Exercise brief:
After locating the line that contains "Lou Can sur F" in the data below, set down exactly that line and each one after it through the line that contains "Entradas recientes", and nothing more.

(Dataset entries)
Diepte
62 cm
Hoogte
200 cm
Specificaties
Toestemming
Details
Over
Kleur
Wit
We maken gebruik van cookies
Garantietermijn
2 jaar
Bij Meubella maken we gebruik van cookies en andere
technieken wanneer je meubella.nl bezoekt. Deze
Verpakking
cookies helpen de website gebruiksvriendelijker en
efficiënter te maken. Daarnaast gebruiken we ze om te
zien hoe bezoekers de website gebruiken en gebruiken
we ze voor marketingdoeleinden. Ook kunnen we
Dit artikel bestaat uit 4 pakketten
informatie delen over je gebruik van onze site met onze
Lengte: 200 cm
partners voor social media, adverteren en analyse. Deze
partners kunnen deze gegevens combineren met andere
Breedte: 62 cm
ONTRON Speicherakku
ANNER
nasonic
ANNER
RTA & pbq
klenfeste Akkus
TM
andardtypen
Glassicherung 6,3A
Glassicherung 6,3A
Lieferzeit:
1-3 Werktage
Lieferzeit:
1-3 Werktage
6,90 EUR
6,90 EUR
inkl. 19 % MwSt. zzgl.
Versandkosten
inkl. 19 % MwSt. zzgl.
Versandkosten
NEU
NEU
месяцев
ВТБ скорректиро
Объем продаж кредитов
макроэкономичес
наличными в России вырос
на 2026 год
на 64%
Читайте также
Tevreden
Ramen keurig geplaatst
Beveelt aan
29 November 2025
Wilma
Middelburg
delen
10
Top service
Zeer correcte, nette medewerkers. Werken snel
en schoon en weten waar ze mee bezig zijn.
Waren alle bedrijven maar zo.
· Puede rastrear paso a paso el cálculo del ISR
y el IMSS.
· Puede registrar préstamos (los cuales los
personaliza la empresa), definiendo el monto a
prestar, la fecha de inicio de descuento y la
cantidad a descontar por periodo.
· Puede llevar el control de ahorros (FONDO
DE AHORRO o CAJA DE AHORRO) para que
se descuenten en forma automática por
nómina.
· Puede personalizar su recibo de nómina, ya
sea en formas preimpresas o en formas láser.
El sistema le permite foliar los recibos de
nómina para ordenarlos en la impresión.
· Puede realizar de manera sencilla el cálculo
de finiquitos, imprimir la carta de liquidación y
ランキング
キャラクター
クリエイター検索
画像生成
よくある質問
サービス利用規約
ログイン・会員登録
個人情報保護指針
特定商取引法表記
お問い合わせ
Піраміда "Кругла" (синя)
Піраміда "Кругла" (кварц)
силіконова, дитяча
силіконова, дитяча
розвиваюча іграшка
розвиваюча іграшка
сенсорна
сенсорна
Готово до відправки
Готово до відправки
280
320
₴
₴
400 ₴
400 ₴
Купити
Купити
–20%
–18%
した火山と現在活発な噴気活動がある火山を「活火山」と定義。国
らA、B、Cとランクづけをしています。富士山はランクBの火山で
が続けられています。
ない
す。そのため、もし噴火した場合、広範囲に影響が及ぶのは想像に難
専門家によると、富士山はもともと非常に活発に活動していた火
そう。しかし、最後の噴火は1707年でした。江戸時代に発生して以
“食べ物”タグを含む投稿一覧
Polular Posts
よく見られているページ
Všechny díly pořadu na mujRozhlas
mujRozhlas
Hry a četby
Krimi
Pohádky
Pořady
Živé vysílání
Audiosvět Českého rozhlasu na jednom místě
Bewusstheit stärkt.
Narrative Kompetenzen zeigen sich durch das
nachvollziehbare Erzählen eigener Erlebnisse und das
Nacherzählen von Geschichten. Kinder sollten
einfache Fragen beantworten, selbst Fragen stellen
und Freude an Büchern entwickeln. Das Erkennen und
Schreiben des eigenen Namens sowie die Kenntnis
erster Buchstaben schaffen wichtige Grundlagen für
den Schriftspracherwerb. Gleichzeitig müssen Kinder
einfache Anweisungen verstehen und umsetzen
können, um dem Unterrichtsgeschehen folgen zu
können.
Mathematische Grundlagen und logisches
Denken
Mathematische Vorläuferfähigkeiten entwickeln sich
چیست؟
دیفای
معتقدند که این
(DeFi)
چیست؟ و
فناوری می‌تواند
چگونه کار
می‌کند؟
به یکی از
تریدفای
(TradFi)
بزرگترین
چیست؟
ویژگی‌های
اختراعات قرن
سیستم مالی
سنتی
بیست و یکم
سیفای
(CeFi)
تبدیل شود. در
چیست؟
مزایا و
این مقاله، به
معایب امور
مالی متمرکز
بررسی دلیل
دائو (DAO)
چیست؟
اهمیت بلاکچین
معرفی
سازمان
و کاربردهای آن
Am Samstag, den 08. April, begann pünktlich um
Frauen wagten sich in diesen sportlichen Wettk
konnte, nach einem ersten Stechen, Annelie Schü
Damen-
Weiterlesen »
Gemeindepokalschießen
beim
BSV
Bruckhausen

* * *

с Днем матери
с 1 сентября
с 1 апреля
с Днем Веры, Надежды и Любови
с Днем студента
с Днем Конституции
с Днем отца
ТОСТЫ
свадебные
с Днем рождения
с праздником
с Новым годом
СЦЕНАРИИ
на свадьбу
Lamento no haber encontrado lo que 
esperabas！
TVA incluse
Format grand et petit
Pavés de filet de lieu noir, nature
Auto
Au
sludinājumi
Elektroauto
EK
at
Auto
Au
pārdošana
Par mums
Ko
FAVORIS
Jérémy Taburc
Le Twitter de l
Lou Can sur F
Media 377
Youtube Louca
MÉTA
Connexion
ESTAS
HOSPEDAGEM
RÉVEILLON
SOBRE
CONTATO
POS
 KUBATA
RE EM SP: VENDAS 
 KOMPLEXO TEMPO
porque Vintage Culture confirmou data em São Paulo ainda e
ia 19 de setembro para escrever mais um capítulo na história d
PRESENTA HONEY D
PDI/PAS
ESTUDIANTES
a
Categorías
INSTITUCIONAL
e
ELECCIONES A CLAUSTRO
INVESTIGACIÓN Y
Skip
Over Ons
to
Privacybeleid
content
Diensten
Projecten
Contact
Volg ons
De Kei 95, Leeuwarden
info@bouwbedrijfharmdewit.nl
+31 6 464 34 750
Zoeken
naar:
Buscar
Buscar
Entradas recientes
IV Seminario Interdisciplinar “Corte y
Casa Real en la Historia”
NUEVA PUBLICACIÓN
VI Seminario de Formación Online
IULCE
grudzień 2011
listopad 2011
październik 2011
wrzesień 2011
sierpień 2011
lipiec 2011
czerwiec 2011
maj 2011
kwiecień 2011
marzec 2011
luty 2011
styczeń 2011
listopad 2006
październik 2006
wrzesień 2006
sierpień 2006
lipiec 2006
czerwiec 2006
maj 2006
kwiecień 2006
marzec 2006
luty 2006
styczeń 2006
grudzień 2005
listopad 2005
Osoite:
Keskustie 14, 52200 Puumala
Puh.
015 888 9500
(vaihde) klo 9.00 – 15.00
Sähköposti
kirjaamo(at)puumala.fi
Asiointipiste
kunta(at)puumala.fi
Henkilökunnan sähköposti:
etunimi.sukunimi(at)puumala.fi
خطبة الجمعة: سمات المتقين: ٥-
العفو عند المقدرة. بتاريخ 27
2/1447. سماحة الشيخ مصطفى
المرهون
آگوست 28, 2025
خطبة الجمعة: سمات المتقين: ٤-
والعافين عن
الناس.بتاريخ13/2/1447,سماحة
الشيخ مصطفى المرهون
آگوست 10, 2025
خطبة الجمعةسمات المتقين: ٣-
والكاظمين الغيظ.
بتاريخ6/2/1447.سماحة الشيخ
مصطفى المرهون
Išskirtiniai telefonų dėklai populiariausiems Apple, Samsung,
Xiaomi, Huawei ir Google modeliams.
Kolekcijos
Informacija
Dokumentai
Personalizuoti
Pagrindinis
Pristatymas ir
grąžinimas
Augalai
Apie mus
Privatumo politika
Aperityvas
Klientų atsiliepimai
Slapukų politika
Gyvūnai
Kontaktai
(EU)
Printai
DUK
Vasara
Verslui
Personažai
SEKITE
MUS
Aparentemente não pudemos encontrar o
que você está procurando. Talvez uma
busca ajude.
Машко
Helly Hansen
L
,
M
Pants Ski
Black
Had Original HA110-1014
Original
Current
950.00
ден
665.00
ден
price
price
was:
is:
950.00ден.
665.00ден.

Reply to the task:
Lou Can sur F
Media 377
Youtube Louca
MÉTA
Connexion
ESTAS
HOSPEDAGEM
RÉVEILLON
SOBRE
CONTATO
POS
 KUBATA
RE EM SP: VENDAS 
 KOMPLEXO TEMPO
porque Vintage Culture confirmou data em São Paulo ainda e
ia 19 de setembro para escrever mais um capítulo na história d
PRESENTA HONEY D
PDI/PAS
ESTUDIANTES
a
Categorías
INSTITUCIONAL
e
ELECCIONES A CLAUSTRO
INVESTIGACIÓN Y
Skip
Over Ons
to
Privacybeleid
content
Diensten
Projecten
Contact
Volg ons
De Kei 95, Leeuwarden
info@bouwbedrijfharmdewit.nl
+31 6 464 34 750
Zoeken
naar:
Buscar
Buscar
Entradas recientes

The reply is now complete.